The trouble, the publishers say, is twofold. The web advertising business, always unpredictable, became more treacherous. And website traffic plateaued at many large sites, in some cases falling — a new and troubling experience after a decade of exuberant growth.
Online publishers have faced numerous financial challenges in recent years, including automated advertising and ad-blocking tools. But now, there is a realization that something more profound has happened: The transition from an Internet of websites to an Internet of mobile apps and social platforms, and Facebook in particular, is no longer coming — it is here.
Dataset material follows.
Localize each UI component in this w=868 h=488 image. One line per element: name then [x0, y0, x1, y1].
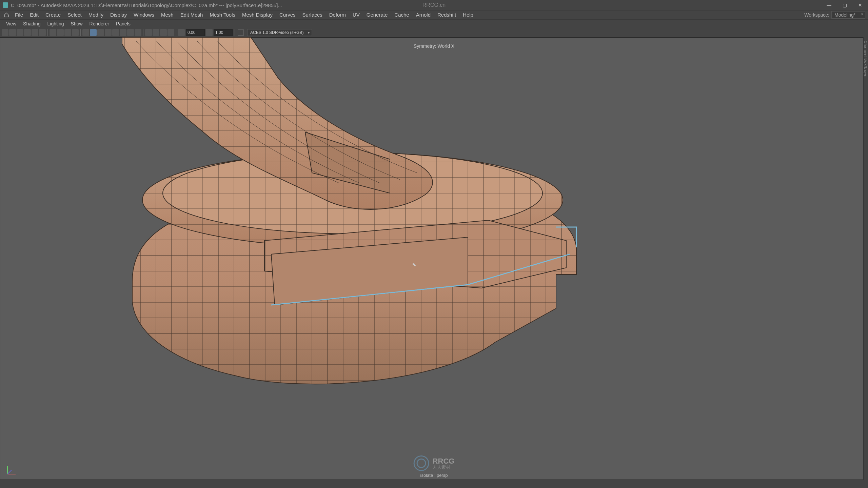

While this news should seem troubling to someone like me — a founder of a digital media platform and a contributor to several others — it's not. For one simple reason: VSB is not struggling. From 2014 to 2015, our traffic tripled. And if you compare the first three months of 2015 to the first three months of 2016, we've increased 400%.
Granted, comparing VSB to a Buzzfeed is like comparing an extremely popular food truck to the Cheesecake Factory. We have a considerably lower overhead. For instance, earlier today we ran a piece from Dara Mathis. I first learned about this piece after (1) going through our email account and finding her pitch. Then (2) I vetted the pitch, and (3) responded directly to Dara. And then she sent me her piece, which (4) I read, (5) copy edited and (6) line edited. Since she's a new contributor, I needed a bio and picture from her to create her profile, so I received that and (7) created it. Then I (8) inserted her piece into the CMS and published it. But not before (9) finding, screenshotting, and cropping an appropriate picture. And then I (10) shared her piece on Twitter and Facebook. And, along with writing this, I'm (11) moderating the comments on VSB.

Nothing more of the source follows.